═══ Input data

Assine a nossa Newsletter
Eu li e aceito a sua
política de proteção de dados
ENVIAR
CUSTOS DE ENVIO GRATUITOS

══════

From the line containing "política de proteção de dados" to the last line of the records above, please write out every line exactly and add nothing.

**Output**
política de proteção de dados
ENVIAR
CUSTOS DE ENVIO GRATUITOS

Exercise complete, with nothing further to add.